The base layer 20 found in the composite wall 18 is comprised of discreet bundles of filaments 21. As best seen in FIG. 3, the individual bundles run generally in one direction. A loose stitching 23 is used to hold the bundles together. Preferably, the fibrous backing 22 loosely tacked to one side of the filament bundles is optionally used alone or along with the stitching as shown to hold the bundles together. The base layer 20 with bundles 21 may be stitched together without backing 22. The bundles must retain their individual integrity at least during building of the storage tank system. Further, and for the same purpose, preferably polyethylene flakes 24 are sprinkled onto the surface of the bundles and then the base layer run through hot rollers. Heat from the rollers melts the flakes and causes a partial sealing as well as a stiffening effect to the filament bundles. Once positioned on the inner tank, the resinous material 19 stabilizes the bundles. Alternatively, other spray materials such as epoxy, polyurethane, latex or other liquid sealant material is applied to the filament bundles to provide partial sealing.
Each filament bundle 21 in the base layer 20 has several continuous filaments which are preferably discreet filaments loosely held together as tows. The individual filaments can also be loosely twisted together to form a full bundle. Further, the individual filaments can be loosely twisted together to form several filament yarns which are then formed into the bundles.

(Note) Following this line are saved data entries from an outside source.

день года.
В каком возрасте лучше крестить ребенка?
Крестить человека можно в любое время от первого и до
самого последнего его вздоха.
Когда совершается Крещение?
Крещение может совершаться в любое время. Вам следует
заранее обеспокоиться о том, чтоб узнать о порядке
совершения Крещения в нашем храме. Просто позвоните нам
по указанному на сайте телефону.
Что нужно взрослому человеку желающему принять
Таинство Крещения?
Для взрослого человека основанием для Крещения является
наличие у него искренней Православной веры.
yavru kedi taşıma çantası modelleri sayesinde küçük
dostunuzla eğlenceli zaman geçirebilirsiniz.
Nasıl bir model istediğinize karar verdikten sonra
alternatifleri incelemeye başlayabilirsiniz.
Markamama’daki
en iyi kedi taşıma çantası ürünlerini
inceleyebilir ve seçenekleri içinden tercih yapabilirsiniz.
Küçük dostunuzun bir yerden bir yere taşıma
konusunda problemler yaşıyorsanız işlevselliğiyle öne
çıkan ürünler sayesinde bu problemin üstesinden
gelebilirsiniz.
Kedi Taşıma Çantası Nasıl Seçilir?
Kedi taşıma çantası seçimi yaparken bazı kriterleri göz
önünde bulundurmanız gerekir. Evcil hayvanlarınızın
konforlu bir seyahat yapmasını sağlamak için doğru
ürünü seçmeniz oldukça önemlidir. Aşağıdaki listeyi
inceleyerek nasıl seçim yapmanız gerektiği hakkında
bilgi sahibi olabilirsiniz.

Individual filaments of most interest because of long lasting strength are manufactured filaments made from polymeric synthetic resins or glass. Examples of suitable filaments used to form the bundles include acrylic, nylon, polyester, rayon, acetate, triacetate, olefin and glass filaments. The filaments are solid or hollow and include foamed filaments. Such filaments are preferably substantially inelastic. Preferably, the filaments have denier's, i.e. diameters of from about 3.5 microns to about 24 microns. The filaments are also made from natural fibers such as cotton and wool, though are less preferred because of their ability to absorb moisture and deteriorate over time. The preferred manufactured filaments are more durable. Highly preferred are fiberglass filaments because of their strength characteristics.
Base layers of the bundles have yields of from about 8 oz. per square yard to about 54 oz. per square yard. A preferred array of filament bundles is formed from fiberglass and has a yield of from about 24 oz. per square yard to about 48 oz. per square yard.

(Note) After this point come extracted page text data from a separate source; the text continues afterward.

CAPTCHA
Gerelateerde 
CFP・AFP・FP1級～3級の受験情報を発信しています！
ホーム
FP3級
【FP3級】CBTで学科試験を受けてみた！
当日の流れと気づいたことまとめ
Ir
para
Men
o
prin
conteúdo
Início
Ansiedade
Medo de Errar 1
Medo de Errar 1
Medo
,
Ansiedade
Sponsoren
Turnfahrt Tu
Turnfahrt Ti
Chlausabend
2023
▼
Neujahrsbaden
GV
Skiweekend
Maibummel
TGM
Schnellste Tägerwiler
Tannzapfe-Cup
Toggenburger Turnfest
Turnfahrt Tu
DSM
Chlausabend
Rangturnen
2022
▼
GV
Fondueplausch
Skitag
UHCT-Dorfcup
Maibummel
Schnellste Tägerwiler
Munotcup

Each base layer 20 used in forming the storage tank system shown in FIG. 1 is in the form of a continuous sheet having a width about equal to the distance between support ribs. It can as well be in the form of several strips of sheet material which are abutted side by side on the tank's surface between support ribs. Preferably, the base layer of filament bundles has a yield of about 24 oz. per square yard. It should be understood that tighter or looser individual bundles of filaments can be formed and tighter or looser spacings of bundles can be formed with consequent changes in width, thickness of the bundles, and weight per square yard. A balancing of enhanced performance and costs is readily performed to determine an optimum base layer for the particular tank requirements.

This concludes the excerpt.